Il progetto Empatic adotta il parco urbano di Ponte San Giovanni

La grande linea verde che unisce la città il 19 aprile scorso ha raggiunto Ponte San Giovanni per una giornata di pulizia volontaria, festa, gioco e condivisione. Dopo Ponte Felcino e l’Ottagono è stata la volta del parco urbano di Ponte San Giovanni, “adottato” per l’occasione dal progetto Empatic – Empowerment Associazioni e Volontari Immigrati per la Comunità.

In realtà tutto è nato qualche mese prima, per la precisione il 27 febbraio, durante una pubblica assemblea di cittadini organizzata con l’intento di avviare una ri-progettazione dal basso del più grande spazio pubblico del quartiere. È iniziato in quell’occasione un grande laboratorio di progettazione partecipata sul parco: potenziale simbolica piazza diffusa del quartiere, che si sviluppa da via Catanelli al parco Bellini, alla cui ri-vitalizzazione stanno partecipando gli abitanti, di varie nazionalità, le associazioni, gruppi formali e informali di cittadini, professionisti volontari. Incoraggiati da qualche precedente esperimento ben riuscito di economia collaborativa (l’organizzazione del Piebibus scolastico, la realizzazione di una raccolta fondi per l’acquisto di nuove attrezzature per il parco giochi Ponteland, la grande festa del 2 giugno scorso Ponte In Corso…) abbiamo osato riprovarci e così sono fiorite tante proposte nel nostro albero delle idee per il parco.

Abbiamo così cominciato a lavorare alla realizzazione di ciascuna di queste idee e la giornata del 19 aprile è stata una prima concretizzazione. Una seconda, in via di realizzazione, è la little free library, realizzata dagli artigiani della Pro Ponte e pronta per essere installata al parco. Prossimi obiettivi in cantiere sono l’area fitness e il mini-impianto di atletica, interventi che richiedono notevoli investimenti ma che darebbero occasione di fare attività all’aria aperta a tutti, svolgendo un ruolo protettivo per le fasce economicamente più deboli della popolazione, e che rappresenterebbero importanti risorse per la promozione della salute, contribuendo al benessere e alla socialità dei cittadini. Alla giornata del 19 aprile al parco hanno partecipato tanti cittadini e numerose organizzazioni dando prova di una sinergia perfetta, spontanea ed efficace che esiste all’interno della nostra comunità.

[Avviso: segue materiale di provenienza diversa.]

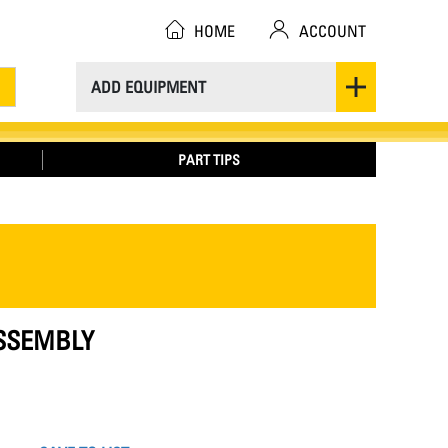
HOME
ACCOUNT
ADD EQUIPMENT
PART TIPS
ASSEMBLY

Cosa potrebbe andare storto in questo processo? Abbiamo analizzato molti fattori, certamente non avremmo potuto immaginare di doverci confrontare, pochi mesi dopo aver iniziato a collaborare, con una specie di  “controproposta” che l’amministrazione comunale aveva in serbo per il nostro parco: realizzare nell’area due nuovi edifici destinati a ospitare tutti i servizi comunali dislocati in vari luoghi del quartiere. Proposta progettuale presentata durante il consiglio comunale aperto del 30 marzo come soluzione per disdire gli ingenti affitti che gravano il Comune.

Le reazioni dei cittadini sono state le più svariate, durante la festa del 19 aprile abbiamo avuto la possibilità di parlarne, con non poca preoccupazione per l’ennesima colata di cemento, seppur a basso impatto. Abbiamo informato altri cittadini con dei pannelli fatti dai bambini, abbiamo potuto confrontarci direttamente con il sindaco Andrea Romizi, che come di consueto ha partecipato alla giornata organizzata da Empatic. L’interlocuzione è ancora aperta, e ci auguriamo presto di poter fare un passo avanti nella direzione della sensatezza e non uno indietro sul piano dell’astrazione concettuale.